--- Data shown ---

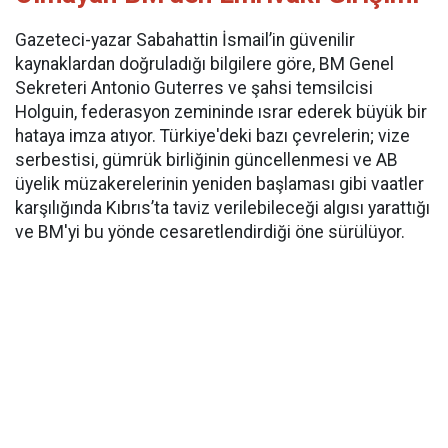
Gazeteci-yazar Sabahattin İsmail’in güvenilir
kaynaklardan doğruladığı bilgilere göre, BM Genel
Sekreteri Antonio Guterres ve şahsi temsilcisi
Holguin, federasyon zemininde ısrar ederek büyük bir
hataya imza atıyor. Türkiye'deki bazı çevrelerin; vize
serbestisi, gümrük birliğinin güncellenmesi ve AB
üyelik müzakerelerinin yeniden başlaması gibi vaatler
karşılığında Kıbrıs’ta taviz verilebileceği algısı yarattığı
ve BM'yi bu yönde cesaretlendirdiği öne sürülüyor.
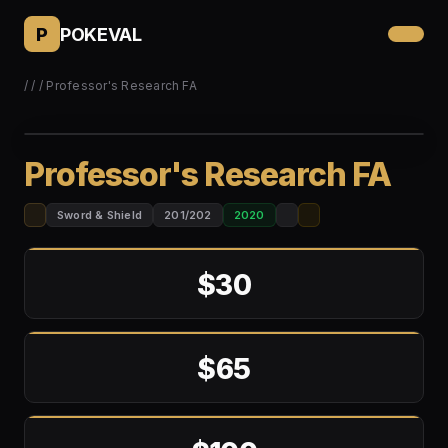
P
POKEVAL
/
/
/ Professor's Research FA
Professor's Research FA
Sword & Shield
201/202
2020
$30
$65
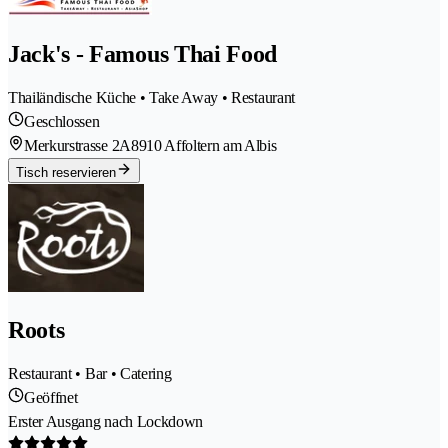
Jack's - Famous Thai Food
Thailändische Küche • Take Away • Restaurant
Geschlossen
Merkurstrasse 2A
8910 Affoltern am Albis
Tisch reservieren
Roots
Restaurant • Bar • Catering
Geöffnet
Erster Ausgang nach Lockdown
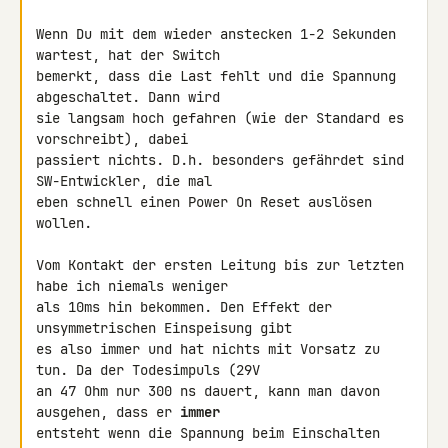
Wenn Du mit dem wieder anstecken 1-2 Sekunden 
wartest, hat der Switch 

bemerkt, dass die Last fehlt und die Spannung 
abgeschaltet. Dann wird 

sie langsam hoch gefahren (wie der Standard es 
vorschreibt), dabei 

passiert nichts. D.h. besonders gefährdet sind 
SW-Entwickler, die mal 

eben schnell einen Power On Reset auslösen 
wollen.

Vom Kontakt der ersten Leitung bis zur letzten 
habe ich niemals weniger 

als 10ms hin bekommen. Den Effekt der 
unsymmetrischen Einspeisung gibt 

es also immer und hat nichts mit Vorsatz zu 
tun. Da der Todesimpuls (29V 

an 47 Ohm nur 300 ns dauert, kann man davon 
ausgehen, dass er 
immer
entsteht wenn die Spannung beim Einschalten 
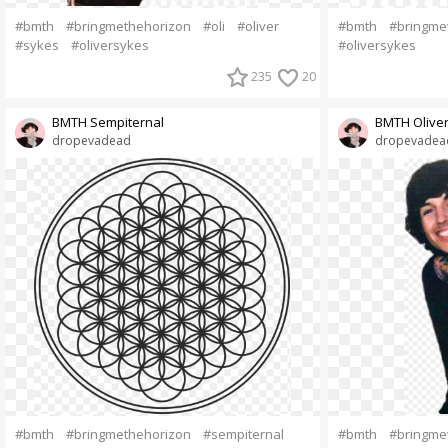
#bmth
#bringmethehorizon
#oli
#oliver
#bmth
#bringme
#sykes
#oliversykes
#oliversykes
235
20
BMTH Sempiternal
BMTH Olive
dropevadead
dropevadea
#bmth
#bringmethehorizon
#sempiternal
#bmth
#bringme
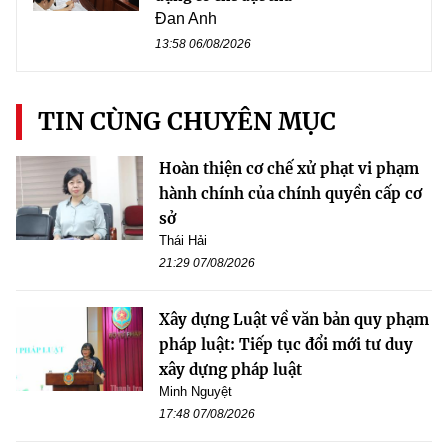
Đan Anh
13:58 06/08/2026
TIN CÙNG CHUYÊN MỤC
Hoàn thiện cơ chế xử phạt vi phạm
hành chính của chính quyền cấp cơ
sở
Thái Hải
21:29 07/08/2026
Xây dựng Luật về văn bản quy phạm
pháp luật: Tiếp tục đổi mới tư duy
xây dựng pháp luật
Minh Nguyệt
17:48 07/08/2026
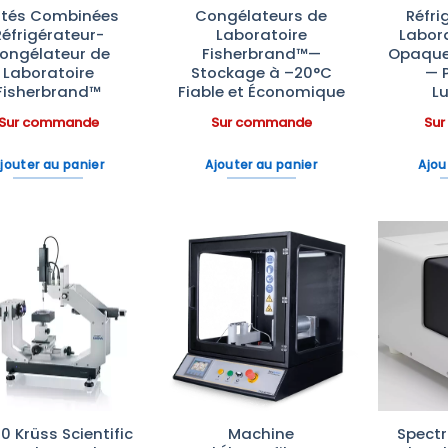
ités Combinées
Congélateurs de
Réfri
Réfrigérateur-
Laboratoire
Labora
ongélateur de
Fisherbrand™—
Opaque
Laboratoire
Stockage à –20°C
— 
Fisherbrand™
Fiable et Économique
L
Sur commande
Sur commande
Su
jouter au panier
Ajouter au panier
Ajou
Ajouter
Ajouter
à la liste
à la liste
d’envies
d’envies
0 Krüss Scientific
Machine
Spect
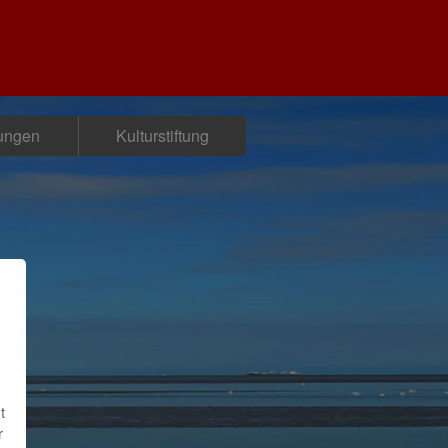
tungen
Kulturstiftung
t
r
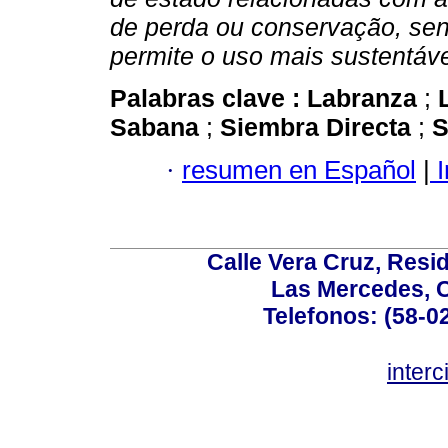
de perda ou conservação, sen
permite o uso mais sustentáv
Palabras clave :
Labranza
;
Sabana
;
Siembra Directa
;
S
·
resumen en Español
|
I
Calle Vera Cruz, Resi
Las Mercedes, 
Telefonos: (58-0
inter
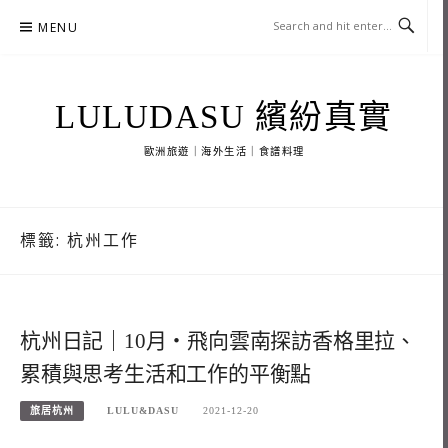
Skip
MENU
to
content
LULUDASU 繽紛真實
歐洲旅遊｜海外生活｜食譜料理
標籤:
杭州工作
杭州日記｜10月・飛向雲南探訪香格里拉、
累積與思考生活和工作的平衡點
旅居杭州
LULU&DASU
2021-12-20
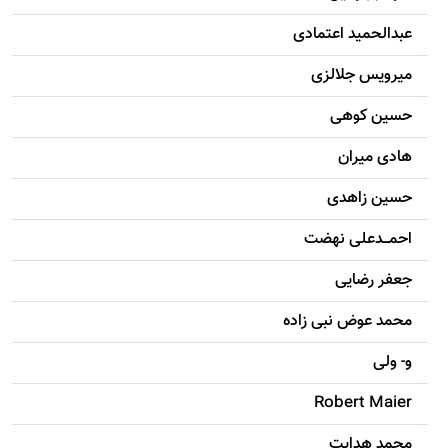
عبدالحمید اعتمادی
میرویس جلالزی
حسين کوهی
هادی ميران
حسين زاهدی
احمـــدعلی نهضت
جعفر رضایی
محمد عوض نبی زاده
و- ولی
Robert Maier
محمد هدایت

---

Work to be completed: For this exercise, transcribe the data above line by line, exactly, with pictures omitted.

Answer box:
Gazeteci-yazar Sabahattin İsmail’in güvenilir
kaynaklardan doğruladığı bilgilere göre, BM Genel
Sekreteri Antonio Guterres ve şahsi temsilcisi
Holguin, federasyon zemininde ısrar ederek büyük bir
hataya imza atıyor. Türkiye'deki bazı çevrelerin; vize
serbestisi, gümrük birliğinin güncellenmesi ve AB
üyelik müzakerelerinin yeniden başlaması gibi vaatler
karşılığında Kıbrıs’ta taviz verilebileceği algısı yarattığı
ve BM'yi bu yönde cesaretlendirdiği öne sürülüyor.
P
POKEVAL
/
/
/ Professor's Research FA
Professor's Research FA
Sword & Shield
201/202
2020
$30
$65
Jack's - Famous Thai Food
Thailändische Küche • Take Away • Restaurant
Geschlossen
Merkurstrasse 2A
8910 Affoltern am Albis
Tisch reservieren
Roots
Restaurant • Bar • Catering
Geöffnet
Erster Ausgang nach Lockdown
Wenn Du mit dem wieder anstecken 1-2 Sekunden 
wartest, hat der Switch 

bemerkt, dass die Last fehlt und die Spannung 
abgeschaltet. Dann wird 

sie langsam hoch gefahren (wie der Standard es 
vorschreibt), dabei 

passiert nichts. D.h. besonders gefährdet sind 
SW-Entwickler, die mal 

eben schnell einen Power On Reset auslösen 
wollen.

Vom Kontakt der ersten Leitung bis zur letzten 
habe ich niemals weniger 

als 10ms hin bekommen. Den Effekt der 
unsymmetrischen Einspeisung gibt 

es also immer und hat nichts mit Vorsatz zu 
tun. Da der Todesimpuls (29V 

an 47 Ohm nur 300 ns dauert, kann man davon 
ausgehen, dass er 
immer
entsteht wenn die Spannung beim Einschalten 
#bmth
#bringmethehorizon
#oli
#oliver
#bmth
#bringme
#sykes
#oliversykes
#oliversykes
235
20
BMTH Sempiternal
BMTH Olive
dropevadead
dropevadea
#bmth
#bringmethehorizon
#sempiternal
#bmth
#bringme
Đan Anh
13:58 06/08/2026
TIN CÙNG CHUYÊN MỤC
Hoàn thiện cơ chế xử phạt vi phạm
hành chính của chính quyền cấp cơ
sở
Thái Hải
21:29 07/08/2026
Xây dựng Luật về văn bản quy phạm
pháp luật: Tiếp tục đổi mới tư duy
xây dựng pháp luật
Minh Nguyệt
17:48 07/08/2026
ités Combinées
Congélateurs de
Réfri
Réfrigérateur-
Laboratoire
Labora
ongélateur de
Fisherbrand™—
Opaque
Laboratoire
Stockage à –20°C
— 
Fisherbrand™
Fiable et Économique
L
Sur commande
Sur commande
Su
jouter au panier
Ajouter au panier
Ajou
Ajouter
Ajouter
à la liste
à la liste
d’envies
d’envies
0 Krüss Scientific
Machine
Spect
tungen
Kulturstiftung
t
r
de perda ou conservação, sen
permite o uso mais sustentáv
Palabras clave :
Labranza
;
Sabana
;
Siembra Directa
;
S
·
resumen en Español
|
I
Calle Vera Cruz, Resi
Las Mercedes, 
Telefonos: (58-0
inter
Skip
MENU
to
content
LULUDASU 繽紛真實
歐洲旅遊｜海外生活｜食譜料理
標籤:
杭州工作
杭州日記｜10月・飛向雲南探訪香格里拉、
累積與思考生活和工作的平衡點
旅居杭州
LULU&DASU
2021-12-20
عبدالحمید اعتمادی
میرویس جلالزی
حسين کوهی
هادی ميران
حسين زاهدی
احمـــدعلی نهضت
جعفر رضایی
محمد عوض نبی زاده
و- ولی
Robert Maier
محمد هدایت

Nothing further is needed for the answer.